Now, let's examine the characteristics of these lattice paths:
1. Each step in the lattice path involves moving either one unit to the right or one unit up.
2. The paths must remain in the first quadrant, meaning the x and y coordinates of each point in the path are positive.
With this information, we can form a strategy to determine the largest value of n satisfying the given conditions.
Let's start by figuring out the length of the longest possible path in S. The longest path would involve taking steps to reach (n,n) in a diagonal manner, following the pattern of moving up and right one unit alternately until reaching (n,n). Each step contributes a length of √2 because of the Pythagorean theorem.

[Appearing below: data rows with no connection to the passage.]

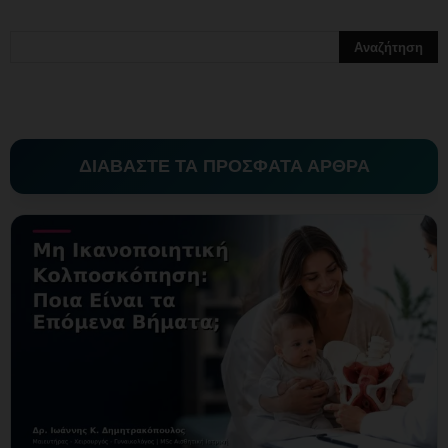
ΔΙΑΒΑΣΤΕ ΤΑ ΠΡΟΣΦΑΤΑ ΑΡΘΡΑ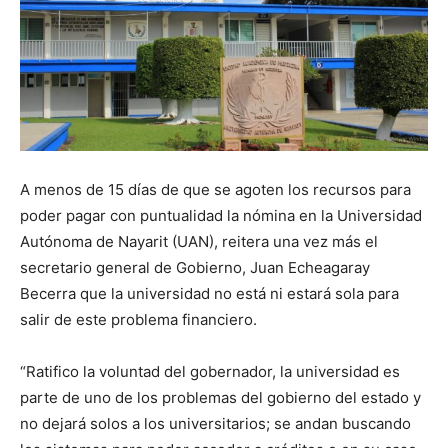
A menos de 15 días de que se agoten los recursos para
poder pagar con puntualidad la nómina en la Universidad
Autónoma de Nayarit (UAN), reitera una vez más el
secretario general de Gobierno, Juan Echeagaray
Becerra que la universidad no está ni estará sola para
salir de este problema financiero.
“Ratifico la voluntad del gobernador, la universidad es
parte de uno de los problemas del gobierno del estado y
no dejará solos a los universitarios; se andan buscando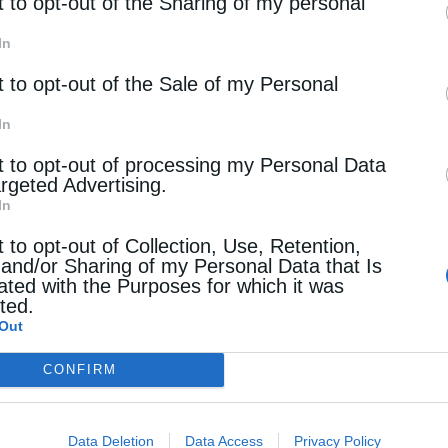
rd parties.
t to opt-out of the Sharing of my personal
In
t to opt-out of the Sale of my Personal
In
t to opt-out of processing my Personal Data
argeted Advertising.
In
t to opt-out of Collection, Use, Retention,
 and/or Sharing of my Personal Data that Is
ated with the Purposes for which it was
cted.
Out
CONFIRM
Data Deletion
Data Access
Privacy Policy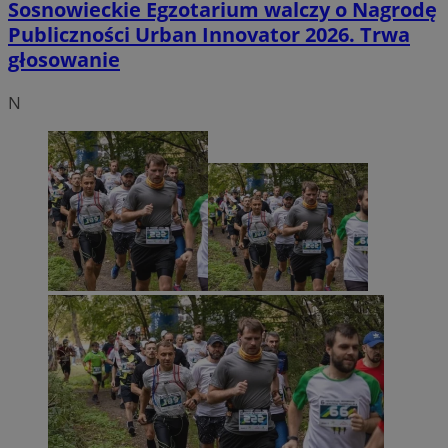
Sosnowieckie Egzotarium walczy o Nagrodę
Publiczności Urban Innovator 2026. Trwa
głosowanie
N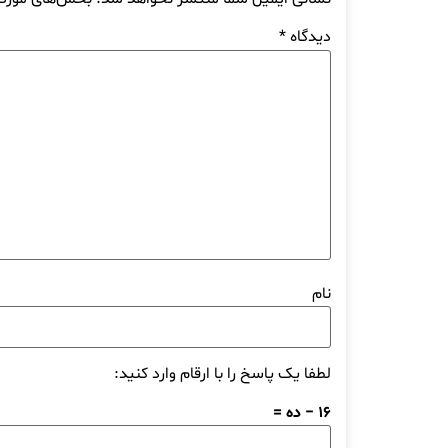
دیدگاه
*
نام
لطفا یک پاسخ را با ارقام وارد کنید:
16 − ده =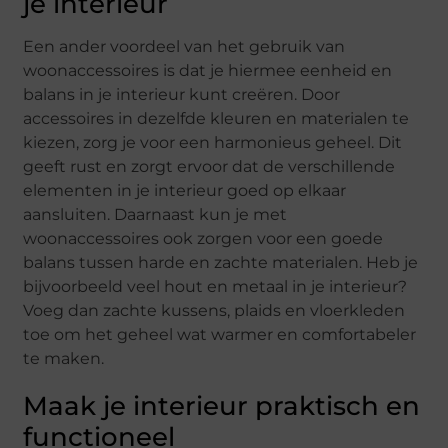
je interieur
Een ander voordeel van het gebruik van
woonaccessoires is dat je hiermee eenheid en
balans in je interieur kunt creëren. Door
accessoires in dezelfde kleuren en materialen te
kiezen, zorg je voor een harmonieus geheel. Dit
geeft rust en zorgt ervoor dat de verschillende
elementen in je interieur goed op elkaar
aansluiten. Daarnaast kun je met
woonaccessoires ook zorgen voor een goede
balans tussen harde en zachte materialen. Heb je
bijvoorbeeld veel hout en metaal in je interieur?
Voeg dan zachte kussens, plaids en vloerkleden
toe om het geheel wat warmer en comfortabeler
te maken.
Maak je interieur praktisch en
functioneel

So, the length of the longest path in S, ending at (n,n), can be estimated as:
Length of longest path ≈ (√2) * n
Next, we need to find the largest value of n such that this length is at most 50000:
(√2) * n ≤ 50000
To solve for n, we divide both sides of the inequality by √2:
n ≤ 50000 / (√2)
Now, we can calculate this value:
n ≤ 35355.34
Since n must be an integer, the largest value of n satisfying the conditions is 35355.
Therefore, the largest value of n such that every path in S, ending at (n,n), has a length at most 50000 is 35355.